We Real Cool

Image: Looking for Soul

My first encounter with the poem “We Real Cool” by the African American writer Gwendolyn Brooks was in 1999. I was a half-formed college student on exchange from a Canadian university to one in the north of England. The campus was adjacent to farmland where sheep and cows roamed—the air reeked of dung during warm weather. The class was American literature, which was taught by a team of British professors, all male. This was my only course with a reading list that wasn’t dominated by dead white men. I chose to take it because there was a section on the Harlem Renaissance and African American writing featuring the work of Brooks, Langston Hughes, Countee Cullen, Jean Toomer, and Amiri Baraka. There was also the amusement factor of viewing America through an English lens.

I was not aware of it then, but in retrospect I desperately needed an entry into literature that did not insist on the idea of a universal experience. I yearned for voices beyond Chaucer, Milton, and Shakespeare. As the writer Junot Diaz has said, “If you want to make a human being a monster, deny them, at the cultural level, any reflection of themselves.” Deep down, I knew I would become inhuman if I failed to find myself—a Chinese Canadian girl, the first child of immigrants from Hong Kong—somewhere in the books I was consuming for my degree. At that time, my sense of self was fractured, body and mind so distant that I seemed affectless when faced with painful events. My essays and fiction also suffered; I didn’t sound like myself, but rather a poor imitation of dead white writers.

The majority of the students in this literature class were from the United Kingdom. There two Americans: one white woman and one black man. As an introduction to African American writing, one of the professors—a younger white man who was known for teaching the Quentin Tarantino film Reservoir Dogs in another class—told us about going on a walk on 125th Street in New York and how Harlem was safe and the people were friendly, as if we believed otherwise. The African American student and I exchanged looks to confirm that this was really happening. Then the prof played the song “Straight Outta Compton” by hip-hop group N.W.A. We were witnessing a well-meaning attempt to be cool that felt vaguely insulting. This may have been the moment when I mastered the art of giving side-eye.
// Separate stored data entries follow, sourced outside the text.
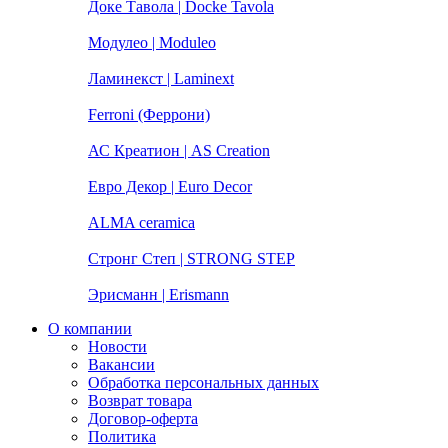
Доке Тавола | Docke Tavola
Модулео | Moduleo
Ламинекст | Laminext
Ferroni (Феррони)
АС Креатион | AS Creation
Евро Декор | Euro Decor
ALMA ceramica
Стронг Степ | STRONG STEP
Эрисманн | Erismann
О компании
Новости
Вакансии
Обработка персональных данных
Возврат товара
Договор-оферта
Политика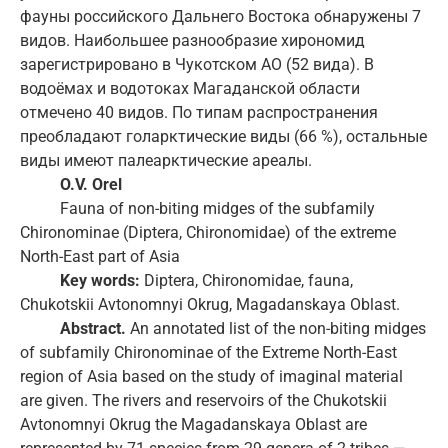
фауны российского Дальнего Востока обнаружены 7
видов. Наибольшее разнообразие хирономид
зарегистрировано в Чукотском АО (52 вида). В
водоёмах и водотоках Магаданской области
отмечено 40 видов. По типам распространения
преобладают голарктические виды (66 %), остальные
виды имеют палеарктические ареалы.
O.V. Orel
Fauna of non-biting midges of the subfamily
Chironominae (Diptera, Chironomidae) of the extreme
North-East part of Asia
Key words:
Diptera, Chironomidae, fauna,
Chukotskii Avtonomnyi Okrug, Magadanskaya Oblast.
Abstract.
An annotated list of the non-biting midges
of subfamily Chironominae of the Extreme North-East
region of Asia based on the study of imaginal material
are given. The rivers and reservoirs of the Chukotskii
Avtonomnyi Okrug the Magadanskaya Oblast are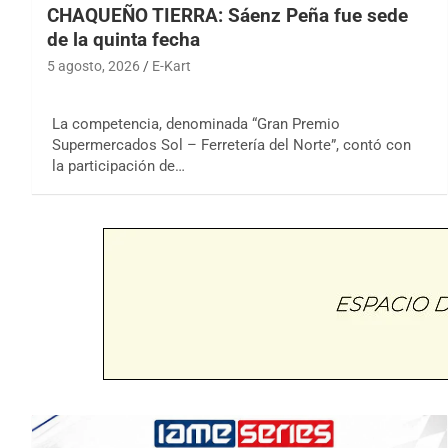
CHAQUEÑO TIERRA: Sáenz Peña fue sede
de la quinta fecha
5 agosto, 2026
E-Kart
La competencia, denominada “Gran Premio
Supermercados Sol – Ferretería del Norte”, contó con
la participación de…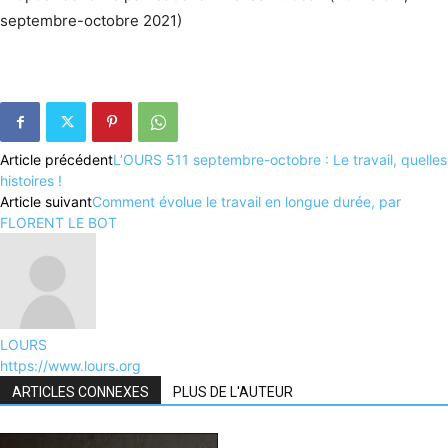
septembre-octobre 2021)
Article précédent
L’OURS 511 septembre-octobre : Le travail, quelles
histoires !
Article suivant
Comment évolue le travail en longue durée, par
FLORENT LE BOT
LOURS
https://www.lours.org
ARTICLES CONNEXES
PLUS DE L'AUTEUR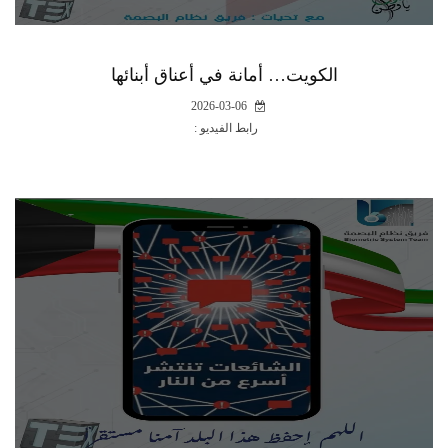
الكويت… أمانة في أعناق أبنائها
2026-03-06
رابط الفيديو :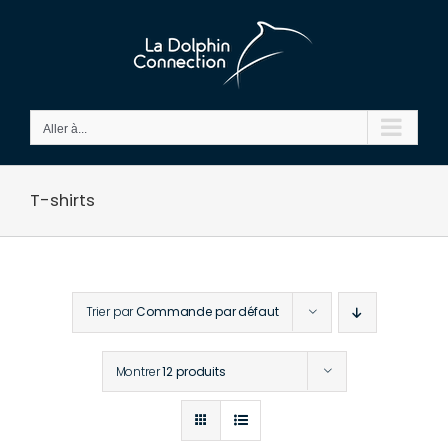
Passer
au
contenu
Aller à...
T-shirts
Trier par
Commande par défaut
Montrer
12 produits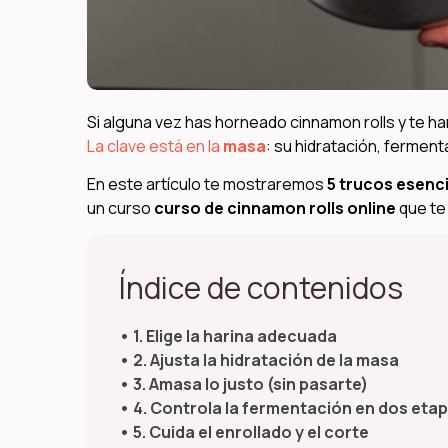
Si alguna vez has horneado cinnamon rolls y te 
La clave está en la
masa
: su hidratación, ferment
En este artículo te mostraremos
5 trucos esenci
un curso
curso de cinnamon rolls online
que te
Índice de contenidos
1. Elige la harina adecuada
2. Ajusta la hidratación de la masa
3. Amasa lo justo (sin pasarte)
4. Controla la fermentación en dos eta
5. Cuida el enrollado y el corte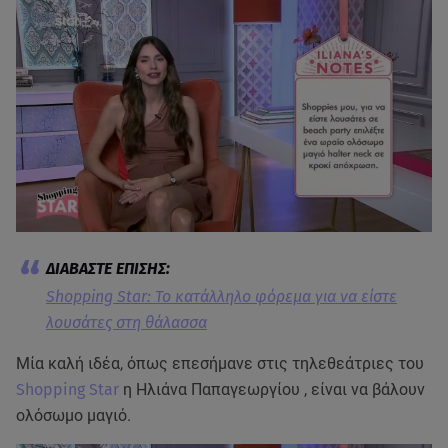
Shopping Star: Το κατάλληλο φόρεμα για να είστε
λουσάτες στη θάλασσα
Μία καλή ιδέα, όπως επεσήμανε στις τηλεθεάτριες του
Shopping Star
η Ηλιάνα Παπαγεωργίου , είναι να βάλουν
ολόσωμο μαγιό.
Since that American literature class, I’ve thought a lot about one Gwendolyn Brooks biographical detail: as she grew older, she became more militant about black nationalism. I think about often this because as I age, I find myself more becoming more political about my identity. When I returned to Vancouver after those semesters abroad, I took an Asian American literature class. I read books where I saw myself reflected. In my writing, I began to develop my own voice. Four years later, I moved to New York, where I lived on 122nd Street, a short walk from the Magic Johnson Theatres and the Studio Museum in Harlem. My neighbours celebrated Juneteenth, a holiday that was new to me.

Last year in Hong Kong, where I currently reside, I watched Southside with You, a film inspired by the first date between Barack Obama and Michelle Robinson. There’s a scene where Barack recites “We Real Cool” to Michelle as they stand before a painting by the African American artist Ernie Barnes. It’s a magical moment: two clever, beautiful people bonding over art that reflects their cultural history, their humanity. I won’t lie: I cried as I watched this unfold.